_What you need to do_.
Exclude images, then output the remaining data verbatim.

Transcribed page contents
▬▬▬▬▬▬
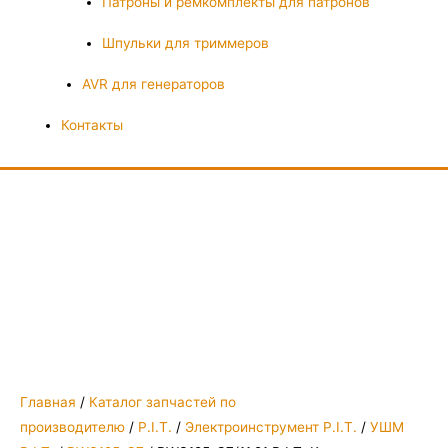
Патроны и ремкомплекты для патронов
Шпульки для триммеров
AVR для генераторов
Контакты
Главная
/
Каталог запчастей по
производителю
/
P.I.T.
/
Электроинструмент P.I.T.
/
УШМ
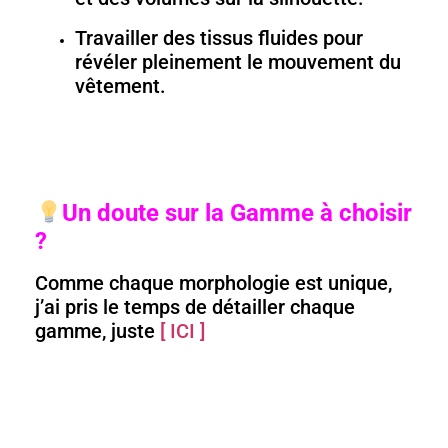
Travailler des tissus fluides pour
révéler pleinement le mouvement du
vêtement.
Un doute sur la Gamme à choisir
?
Comme chaque morphologie est unique,
j’ai pris le temps de détailler chaque
gamme, juste
[ ICI ]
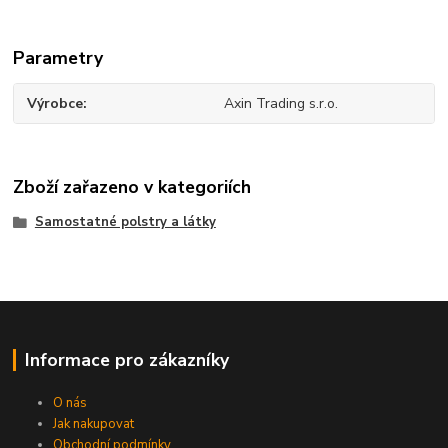
Parametry
Výrobce
Axin Trading s.r.o.
Zboží zařazeno v kategoriích
Samostatné polstry a látky
Informace pro zákazníky
O nás
Jak nakupovat
Obchodní podmínky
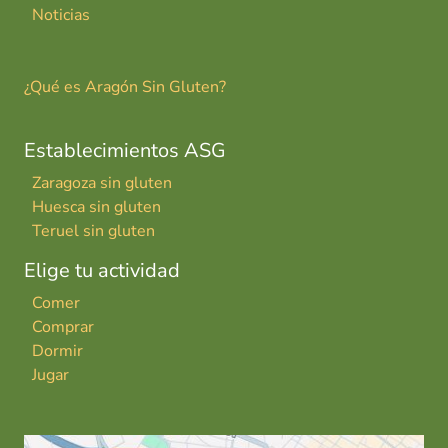
Noticias
¿Qué es Aragón Sin Gluten?
Establecimientos ASG
Zaragoza sin gluten
Huesca sin gluten
Teruel sin gluten
Elige tu actividad
Comer
Comprar
Dormir
Jugar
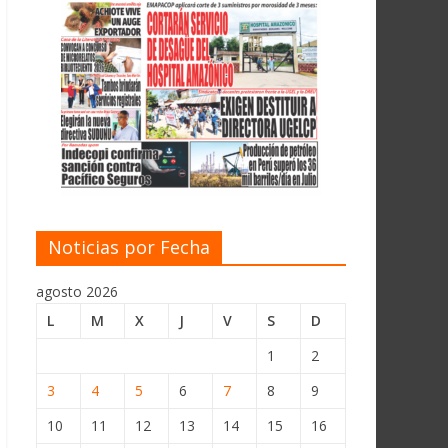
Noticias por Fecha
agosto 2026
L
M
X
J
V
S
D
1
2
3
4
5
6
7
8
9
10
11
12
13
14
15
16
▬▬▬▬▬▬
_Solution for this exercise_.
Патроны и ремкомплекты для патронов
Шпульки для триммеров
AVR для генераторов
Контакты
Главная
/
Каталог запчастей по
производителю
/
P.I.T.
/
Электроинструмент P.I.T.
/
УШМ
Travailler des tissus fluides pour
révéler pleinement le mouvement du
vêtement.
Un doute sur la Gamme à choisir
?
Comme chaque morphologie est unique,
j’ai pris le temps de détailler chaque
gamme, juste
[ ICI ]
Parametry
Výrobce
Axin Trading s.r.o.
Zboží zařazeno v kategoriích
Samostatné polstry a látky
Informace pro zákazníky
O nás
Jak nakupovat
Obchodní podmínky
Noticias
¿Qué es Aragón Sin Gluten?
Establecimientos ASG
Zaragoza sin gluten
Huesca sin gluten
Teruel sin gluten
Elige tu actividad
Comer
Comprar
Dormir
Jugar
Noticias por Fecha
agosto 2026
L
M
X
J
V
S
D
1
2
3
4
5
6
7
8
9
10
11
12
13
14
15
16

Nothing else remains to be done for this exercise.